Dalam caption unggahan itu, MI menyebut kiai yang mengasuh Pondok Pesantren (Ponpes) Bustanul Ulum Sumber Anom, Angsanah, Palengaan itu sebagai simpatisan PKI. Tak ayal, unggahan MI membuat kader-kader NU Pamekasan geram. Selain itu, alumni dan simpatisan Ponpes. Sumber Anom juga merasa tersinggung.
Tidak terima kiainya dihina, Pimpinan Cabang (PC) Gerakan Pemuda (GP) Ansor Pamekasan bersama kader NU lainnya, serta alumni dan simpatisan Ponpes. Sumber Anom, Jumat malam (02/10/2020), mendatangi Mapolres Pamekasan guna melaporkan pemilik akun tersebut.

“Sebagaimana teman-teman tahu, dia menyampaikan bahwa Ketua PCNU Pamekasan adalah simpatisan PKi. Kita sangat keberatan dengan itu. Semua orang tahu, fakta sejarah mengatakan bahwa NU ini adalah tiang Negara Kesatuan Republik Indonesia. NU, GP Ansor dan Banser, merekalah yang menumpas PKI,” jelas Syafiuddin, Ketua PC GP Ansor Pamekasan, kepada wartawan usai proses pelaporan.
Syafi’, sapaan akrabnya menilai, unggahan MI itu merupakan fitnah keji, apa lagi yang menjadi sasarannya ialah kiai panutan sekaligus kiai kebanggan warga NU Pamekasan secara kelembagaan. Oleh karena itu, dirinya bersama ketua-ketua Lembaga dan Badan Otonom (Banom) di bawah koordinasi PCNU Pamekasan serta alumni Ponpes. Sumber Anom menempuh langkah hukum guna menyelesaikan kasus tersebut.
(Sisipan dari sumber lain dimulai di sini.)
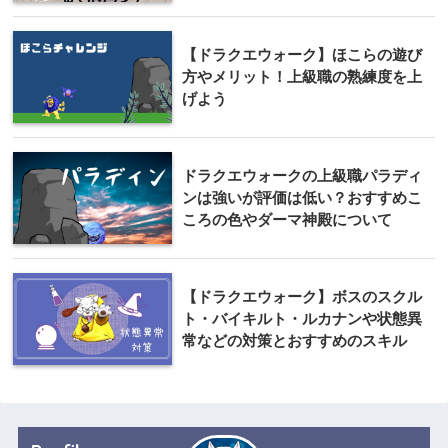
【ドラクエウォーク】ほこらの遊び
方やメリット！上級職の熟練度を上
げよう
ドラクエウォークの上級職パラディ
ンは強いが評価は低い？おすすめこ
ころの色やダーマ神殿について
【ドラクエウォーク】ボスのスクル
ト・バイキルト・ルカナンや状態異
常などの対策とおすすめのスキル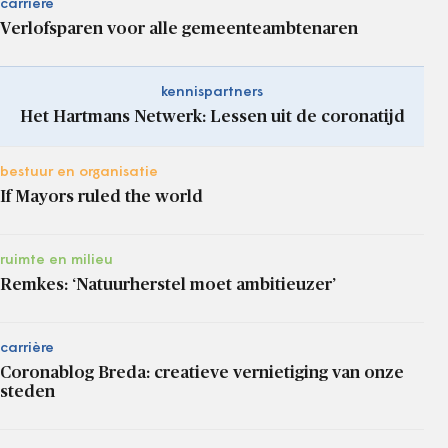
carrière
Verlofsparen voor alle gemeenteambtenaren
kennispartners
Het Hartmans Netwerk: Lessen uit de coronatijd
bestuur en organisatie
If Mayors ruled the world
ruimte en milieu
Remkes: ‘Natuurherstel moet ambitieuzer’
carrière
Coronablog Breda: creatieve vernietiging van onze
steden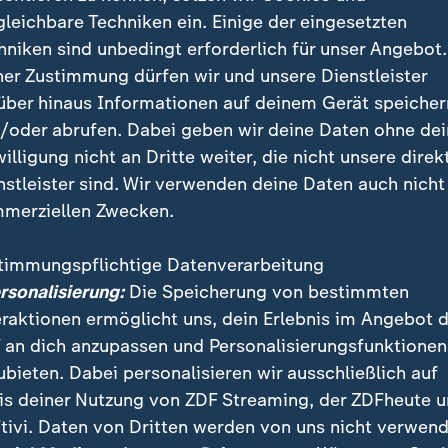
gleichbare Techniken ein. Einige der eingesetzten
hniken sind unbedingt erforderlich für unser Angebot.
ner Zustimmung dürfen wir und unsere Dienstleister
über hinaus Informationen auf deinem Gerät speicher
/oder abrufen. Dabei geben wir deine Daten ohne de
willigung nicht an Dritte weiter, die nicht unsere direk
nstleister sind. Wir verwenden deine Daten auch nicht
merziellen Zwecken.
timmungspflichtige Datenverarbeitung
ersonalisierung:
Die Speicherung von bestimmten
eraktionen ermöglicht uns, dein Erlebnis im Angebot 
 an dich anzupassen und Personalisierungsfunktionen
ubieten. Dabei personalisieren wir ausschließlich auf
is deiner Nutzung von ZDF Streaming, der ZDFheute 
tivi. Daten von Dritten werden von uns nicht verwend
t den von Trump geplanten Einsatz der Nationalgarde in Por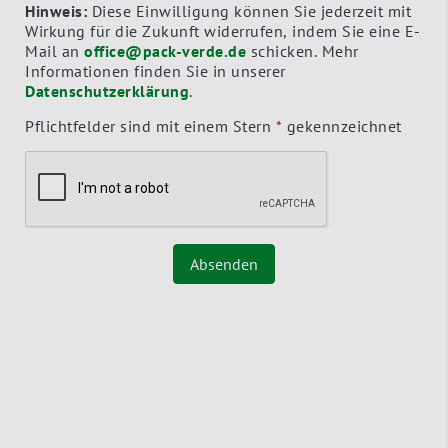
Hinweis:
Diese Einwilligung können Sie jederzeit mit
Wirkung für die Zukunft widerrufen, indem Sie eine E-
Mail an
office@pack-verde.de
schicken. Mehr
Informationen finden Sie in unserer
Datenschutzerklärung
.
Pflichtfelder sind mit einem Stern
*
gekennzeichnet
Absenden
“Makanya, demi mengantisipasi timbulnya sesuatu yang tidak diinginkan, kami melaporkan kepada Polres berkaitan dengan kasus ini. Alhamdulillah, tadi kita diterima dengan baik; dan Polres akan memproses dengan cepat sesuai dengan peraturan perundang-undangan yang ada,” lanjut mantan aktivis PMII Pamekasan itu.
Syafi’ berharap, kasus yang ia laporkan dapat segera dituntaskan. Tidak hanya itu, ia juga meminta kepada semua pihak agar tetap tenang dan tidak main hakim sendiri, sebagaimana ajaran para kiai NU, agar lebih mengedepankan al-akhlak al-karimah.